== Task inputs ==
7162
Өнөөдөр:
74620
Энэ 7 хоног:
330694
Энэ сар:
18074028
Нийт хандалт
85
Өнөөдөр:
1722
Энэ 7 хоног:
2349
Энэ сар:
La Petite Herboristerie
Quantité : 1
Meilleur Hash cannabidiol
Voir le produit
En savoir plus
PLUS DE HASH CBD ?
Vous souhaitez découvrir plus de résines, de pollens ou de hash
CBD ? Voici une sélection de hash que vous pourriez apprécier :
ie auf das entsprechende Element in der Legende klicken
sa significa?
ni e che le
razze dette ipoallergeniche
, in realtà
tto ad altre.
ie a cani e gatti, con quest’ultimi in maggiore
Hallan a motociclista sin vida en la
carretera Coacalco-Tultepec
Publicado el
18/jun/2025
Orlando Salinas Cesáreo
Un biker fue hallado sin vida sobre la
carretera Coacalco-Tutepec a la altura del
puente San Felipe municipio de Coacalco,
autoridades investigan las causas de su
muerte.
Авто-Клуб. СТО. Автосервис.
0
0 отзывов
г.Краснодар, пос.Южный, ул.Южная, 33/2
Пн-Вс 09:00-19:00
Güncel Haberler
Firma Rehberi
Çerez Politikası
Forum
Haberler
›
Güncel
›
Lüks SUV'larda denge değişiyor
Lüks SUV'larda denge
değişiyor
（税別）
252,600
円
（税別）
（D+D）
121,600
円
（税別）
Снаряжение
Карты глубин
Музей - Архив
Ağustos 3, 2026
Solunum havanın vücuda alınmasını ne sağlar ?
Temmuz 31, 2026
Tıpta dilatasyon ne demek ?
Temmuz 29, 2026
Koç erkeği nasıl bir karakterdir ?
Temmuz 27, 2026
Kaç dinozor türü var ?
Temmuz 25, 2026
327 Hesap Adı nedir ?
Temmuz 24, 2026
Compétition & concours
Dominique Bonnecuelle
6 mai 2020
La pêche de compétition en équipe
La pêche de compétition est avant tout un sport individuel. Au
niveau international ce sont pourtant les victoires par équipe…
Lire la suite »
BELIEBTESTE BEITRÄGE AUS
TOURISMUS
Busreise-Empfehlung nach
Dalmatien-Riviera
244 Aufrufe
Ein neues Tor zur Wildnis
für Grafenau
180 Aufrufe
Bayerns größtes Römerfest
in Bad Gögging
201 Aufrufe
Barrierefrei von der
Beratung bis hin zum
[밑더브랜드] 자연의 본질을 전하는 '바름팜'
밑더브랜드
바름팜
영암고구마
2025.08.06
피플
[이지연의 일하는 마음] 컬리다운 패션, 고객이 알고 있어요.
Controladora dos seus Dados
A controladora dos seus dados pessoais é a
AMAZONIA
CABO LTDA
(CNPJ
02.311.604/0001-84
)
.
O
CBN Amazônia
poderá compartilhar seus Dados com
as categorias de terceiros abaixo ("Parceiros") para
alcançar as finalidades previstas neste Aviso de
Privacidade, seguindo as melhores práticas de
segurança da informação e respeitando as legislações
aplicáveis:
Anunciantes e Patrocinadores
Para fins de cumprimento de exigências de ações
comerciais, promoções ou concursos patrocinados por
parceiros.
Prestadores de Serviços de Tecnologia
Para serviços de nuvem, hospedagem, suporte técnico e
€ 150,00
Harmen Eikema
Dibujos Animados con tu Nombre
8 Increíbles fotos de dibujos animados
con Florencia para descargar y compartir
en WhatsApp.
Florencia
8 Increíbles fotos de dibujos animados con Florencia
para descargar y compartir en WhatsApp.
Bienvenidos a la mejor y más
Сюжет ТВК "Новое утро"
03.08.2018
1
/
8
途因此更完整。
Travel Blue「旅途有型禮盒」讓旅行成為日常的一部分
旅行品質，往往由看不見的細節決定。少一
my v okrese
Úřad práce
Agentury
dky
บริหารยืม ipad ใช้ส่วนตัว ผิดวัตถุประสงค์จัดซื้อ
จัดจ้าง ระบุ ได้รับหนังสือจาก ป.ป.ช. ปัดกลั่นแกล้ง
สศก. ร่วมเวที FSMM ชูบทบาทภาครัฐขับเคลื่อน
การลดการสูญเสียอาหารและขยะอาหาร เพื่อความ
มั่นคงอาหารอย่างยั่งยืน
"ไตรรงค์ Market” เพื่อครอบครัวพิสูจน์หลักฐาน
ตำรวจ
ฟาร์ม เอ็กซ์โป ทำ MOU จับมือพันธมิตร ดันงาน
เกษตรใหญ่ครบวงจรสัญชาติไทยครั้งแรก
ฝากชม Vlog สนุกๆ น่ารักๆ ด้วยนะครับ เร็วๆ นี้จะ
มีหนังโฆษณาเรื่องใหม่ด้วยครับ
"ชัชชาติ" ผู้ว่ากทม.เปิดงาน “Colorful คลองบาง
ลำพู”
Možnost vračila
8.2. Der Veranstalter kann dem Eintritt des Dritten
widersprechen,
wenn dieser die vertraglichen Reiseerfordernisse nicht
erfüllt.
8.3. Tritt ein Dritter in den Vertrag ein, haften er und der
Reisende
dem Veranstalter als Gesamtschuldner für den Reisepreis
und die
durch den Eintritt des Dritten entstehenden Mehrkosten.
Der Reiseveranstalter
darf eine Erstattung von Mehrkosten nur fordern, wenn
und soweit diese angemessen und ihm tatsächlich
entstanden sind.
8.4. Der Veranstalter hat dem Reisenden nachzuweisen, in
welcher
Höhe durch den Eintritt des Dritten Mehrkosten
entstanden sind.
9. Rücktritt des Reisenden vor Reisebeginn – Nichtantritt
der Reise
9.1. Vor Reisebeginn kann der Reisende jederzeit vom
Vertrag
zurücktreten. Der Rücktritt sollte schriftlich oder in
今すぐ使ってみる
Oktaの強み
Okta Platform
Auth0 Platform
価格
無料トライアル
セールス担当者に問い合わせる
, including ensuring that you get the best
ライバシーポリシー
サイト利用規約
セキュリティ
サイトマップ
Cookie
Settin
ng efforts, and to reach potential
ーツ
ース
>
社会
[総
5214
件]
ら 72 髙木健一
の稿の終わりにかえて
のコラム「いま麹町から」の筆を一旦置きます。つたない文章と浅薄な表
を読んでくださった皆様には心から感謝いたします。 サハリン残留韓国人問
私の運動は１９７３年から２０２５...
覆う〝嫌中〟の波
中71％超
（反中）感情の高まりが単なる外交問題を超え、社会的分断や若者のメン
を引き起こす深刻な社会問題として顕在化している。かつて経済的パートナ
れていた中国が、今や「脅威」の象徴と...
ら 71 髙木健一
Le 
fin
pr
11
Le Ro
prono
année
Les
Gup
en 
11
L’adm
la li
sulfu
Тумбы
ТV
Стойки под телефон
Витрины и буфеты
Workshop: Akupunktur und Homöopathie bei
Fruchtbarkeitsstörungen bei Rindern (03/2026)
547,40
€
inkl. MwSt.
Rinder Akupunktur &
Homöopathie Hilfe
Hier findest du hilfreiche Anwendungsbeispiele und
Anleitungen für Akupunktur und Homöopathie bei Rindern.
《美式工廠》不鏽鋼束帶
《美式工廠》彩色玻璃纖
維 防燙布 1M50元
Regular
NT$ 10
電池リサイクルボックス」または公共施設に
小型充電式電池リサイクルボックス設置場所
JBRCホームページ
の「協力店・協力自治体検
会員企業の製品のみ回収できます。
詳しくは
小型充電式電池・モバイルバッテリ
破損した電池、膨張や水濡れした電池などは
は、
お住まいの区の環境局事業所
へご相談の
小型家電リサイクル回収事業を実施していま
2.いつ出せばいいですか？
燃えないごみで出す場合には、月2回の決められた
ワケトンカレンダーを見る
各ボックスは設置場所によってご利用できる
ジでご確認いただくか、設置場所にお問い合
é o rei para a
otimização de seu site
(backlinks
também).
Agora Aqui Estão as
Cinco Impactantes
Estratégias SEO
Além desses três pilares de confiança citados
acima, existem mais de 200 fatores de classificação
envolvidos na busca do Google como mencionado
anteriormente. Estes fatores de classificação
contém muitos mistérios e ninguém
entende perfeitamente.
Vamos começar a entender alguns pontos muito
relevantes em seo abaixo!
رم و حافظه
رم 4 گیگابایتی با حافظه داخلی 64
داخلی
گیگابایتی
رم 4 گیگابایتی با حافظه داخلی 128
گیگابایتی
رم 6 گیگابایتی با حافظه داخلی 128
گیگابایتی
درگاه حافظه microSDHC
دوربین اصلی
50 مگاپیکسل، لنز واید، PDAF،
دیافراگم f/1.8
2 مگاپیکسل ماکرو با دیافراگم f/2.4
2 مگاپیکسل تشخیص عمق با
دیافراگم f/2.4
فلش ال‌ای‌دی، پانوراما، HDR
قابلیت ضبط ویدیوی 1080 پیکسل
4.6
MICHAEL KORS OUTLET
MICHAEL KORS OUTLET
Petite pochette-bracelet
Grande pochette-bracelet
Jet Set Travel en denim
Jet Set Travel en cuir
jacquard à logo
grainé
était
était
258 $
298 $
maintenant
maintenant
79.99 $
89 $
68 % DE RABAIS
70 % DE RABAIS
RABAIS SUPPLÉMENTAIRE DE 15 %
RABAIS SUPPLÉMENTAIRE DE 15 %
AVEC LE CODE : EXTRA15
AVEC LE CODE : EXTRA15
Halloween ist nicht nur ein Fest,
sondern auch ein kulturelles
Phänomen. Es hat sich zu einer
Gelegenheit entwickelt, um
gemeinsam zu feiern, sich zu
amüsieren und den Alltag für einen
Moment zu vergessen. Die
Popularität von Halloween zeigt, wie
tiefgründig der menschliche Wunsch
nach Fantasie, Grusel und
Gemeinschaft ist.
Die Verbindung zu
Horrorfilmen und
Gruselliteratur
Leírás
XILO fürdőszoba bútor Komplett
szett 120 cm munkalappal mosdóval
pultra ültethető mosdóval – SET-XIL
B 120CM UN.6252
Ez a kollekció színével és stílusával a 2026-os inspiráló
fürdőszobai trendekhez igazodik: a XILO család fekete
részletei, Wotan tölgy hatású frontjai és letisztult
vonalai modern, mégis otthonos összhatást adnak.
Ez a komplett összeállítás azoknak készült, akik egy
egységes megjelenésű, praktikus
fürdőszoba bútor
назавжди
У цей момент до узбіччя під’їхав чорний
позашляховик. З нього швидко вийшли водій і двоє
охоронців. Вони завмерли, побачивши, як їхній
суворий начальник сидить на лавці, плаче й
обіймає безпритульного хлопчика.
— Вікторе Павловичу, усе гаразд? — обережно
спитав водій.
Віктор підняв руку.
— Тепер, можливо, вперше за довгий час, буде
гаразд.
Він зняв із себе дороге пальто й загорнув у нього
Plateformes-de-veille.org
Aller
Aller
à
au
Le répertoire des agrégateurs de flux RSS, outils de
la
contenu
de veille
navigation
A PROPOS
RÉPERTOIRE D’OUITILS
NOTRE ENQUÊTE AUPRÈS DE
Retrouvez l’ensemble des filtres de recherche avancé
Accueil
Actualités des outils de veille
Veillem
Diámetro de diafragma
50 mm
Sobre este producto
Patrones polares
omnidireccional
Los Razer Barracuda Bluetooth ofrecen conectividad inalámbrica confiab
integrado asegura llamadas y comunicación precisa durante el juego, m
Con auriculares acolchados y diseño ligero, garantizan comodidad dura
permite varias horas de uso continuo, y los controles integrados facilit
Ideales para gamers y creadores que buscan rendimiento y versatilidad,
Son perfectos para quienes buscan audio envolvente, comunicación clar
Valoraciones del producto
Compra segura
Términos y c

== What to produce ==
Scan the records above for the word "водій". Show each line in which it appears.

== Exercise solution ==
позашляховик. З нього швидко вийшли водій і двоє
спитав водій.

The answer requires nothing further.